He’s been N.C. State University’s chancellor for barely five months, but Randy Woodson is already impressing those ready to forget his more secretive predecessor.
After former Chancellor James Oblinger resigned amid accusations of hiring political allies and working behind closed doors, Woodson’s more transparent and visible style has breathed a new excitement into the Raleigh campus.
“He’s very articulate and seems to care about students,” said N.C. State Student Body President Kelly Hook. “I’ve seen his willingness to get information out to students as soon as he knows it.”
Woodson came to NCSU in April from Purdue University, where he rose through the ranks from assistant professor in the horticulture department to executive vice president.
He was hired in January after an 18-person committee conducted a six-month search. UNC-system President Erskine Bowles described him as “a perfect fit” at the time.

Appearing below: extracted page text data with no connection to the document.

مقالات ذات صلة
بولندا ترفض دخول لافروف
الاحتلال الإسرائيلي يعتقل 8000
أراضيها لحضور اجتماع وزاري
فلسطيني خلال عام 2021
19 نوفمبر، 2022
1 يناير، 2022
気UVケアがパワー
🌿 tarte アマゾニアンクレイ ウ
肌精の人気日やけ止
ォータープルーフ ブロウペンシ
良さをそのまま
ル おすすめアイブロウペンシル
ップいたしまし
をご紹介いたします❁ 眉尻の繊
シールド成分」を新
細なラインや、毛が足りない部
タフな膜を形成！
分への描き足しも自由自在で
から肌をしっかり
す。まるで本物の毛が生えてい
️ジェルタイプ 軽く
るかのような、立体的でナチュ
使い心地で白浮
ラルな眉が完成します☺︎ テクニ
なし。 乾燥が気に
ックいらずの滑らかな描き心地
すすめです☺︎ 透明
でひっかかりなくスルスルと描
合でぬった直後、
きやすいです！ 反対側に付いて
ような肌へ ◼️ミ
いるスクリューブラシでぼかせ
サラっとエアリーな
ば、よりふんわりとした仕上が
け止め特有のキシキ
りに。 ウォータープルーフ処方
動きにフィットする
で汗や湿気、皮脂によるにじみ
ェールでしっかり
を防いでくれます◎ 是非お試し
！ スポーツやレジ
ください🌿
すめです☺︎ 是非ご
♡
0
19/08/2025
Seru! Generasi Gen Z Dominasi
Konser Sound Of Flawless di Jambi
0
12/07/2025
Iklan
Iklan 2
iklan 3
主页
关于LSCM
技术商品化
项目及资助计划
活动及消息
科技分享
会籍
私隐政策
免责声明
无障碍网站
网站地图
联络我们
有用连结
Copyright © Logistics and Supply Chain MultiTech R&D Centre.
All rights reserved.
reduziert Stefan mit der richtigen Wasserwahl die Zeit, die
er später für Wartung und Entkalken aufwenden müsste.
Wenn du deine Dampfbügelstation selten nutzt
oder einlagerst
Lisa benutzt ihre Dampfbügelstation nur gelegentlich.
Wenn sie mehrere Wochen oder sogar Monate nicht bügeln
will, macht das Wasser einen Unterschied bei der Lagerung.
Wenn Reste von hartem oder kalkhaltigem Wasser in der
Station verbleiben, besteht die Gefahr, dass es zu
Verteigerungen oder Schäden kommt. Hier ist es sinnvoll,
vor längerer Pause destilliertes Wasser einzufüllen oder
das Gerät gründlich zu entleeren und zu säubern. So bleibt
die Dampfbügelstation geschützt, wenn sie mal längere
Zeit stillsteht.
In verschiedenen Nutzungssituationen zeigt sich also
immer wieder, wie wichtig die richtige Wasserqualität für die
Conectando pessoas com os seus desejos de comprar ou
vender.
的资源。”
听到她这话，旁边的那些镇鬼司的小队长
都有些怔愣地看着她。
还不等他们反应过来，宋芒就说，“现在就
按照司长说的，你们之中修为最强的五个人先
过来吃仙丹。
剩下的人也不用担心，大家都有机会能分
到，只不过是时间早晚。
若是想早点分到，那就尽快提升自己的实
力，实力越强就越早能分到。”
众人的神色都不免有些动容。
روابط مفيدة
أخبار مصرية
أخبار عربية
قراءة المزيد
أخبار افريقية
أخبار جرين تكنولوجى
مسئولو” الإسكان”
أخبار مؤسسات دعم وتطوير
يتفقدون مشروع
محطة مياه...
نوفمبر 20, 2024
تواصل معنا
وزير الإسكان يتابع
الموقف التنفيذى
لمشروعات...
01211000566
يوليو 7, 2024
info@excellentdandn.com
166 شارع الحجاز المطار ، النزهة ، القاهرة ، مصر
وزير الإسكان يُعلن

At NCSU, Woodson inherited a student body and faculty frustrated with the controversy that led to Oblinger’s eventual resignation in June 2009. Oblinger was accused of giving preferential treatment in the hiring of Mary Easley, wife of former Gov. Mike Easley, to an administrative position at the school.
Since Woodson was hired, there has been a dramatic change in the overall transparency of the administration on campus, said Amanda Wilkins, editor-in-chief of The Technician, the school’s student newspaper.
“He’s definitely made the initiative to get out there,” she said. “I don’t think we’ve ever been denied an interview.”
The biggest shake-up Woodson has made so far has been the hiring of Debbie Yow as new athletic director in hopes of turning around what some see as the school’s disappointing past few years in sports.
However, not everyone has been happy with his changes.
Woodson was criticized for moving Vice Chancellor of Student Affairs Thomas Stafford’s position below the athletic director’s in the administration’s hierarchy.
That prompted claims he valued sports more than students, but Stafford himself dismissed these claims.
“We’re not thinking about that,” Stafford said. “The new leadership we’ve got is going to move NCSU well past all that negative activity.”
Regardless of what he’s done so far, much of the student body hasn’t had a chance to form an opinion about him, Hook said.
“It’s easy when you’re new to be well-liked,” she said. “I hope that he walks the walk, and I think he will.”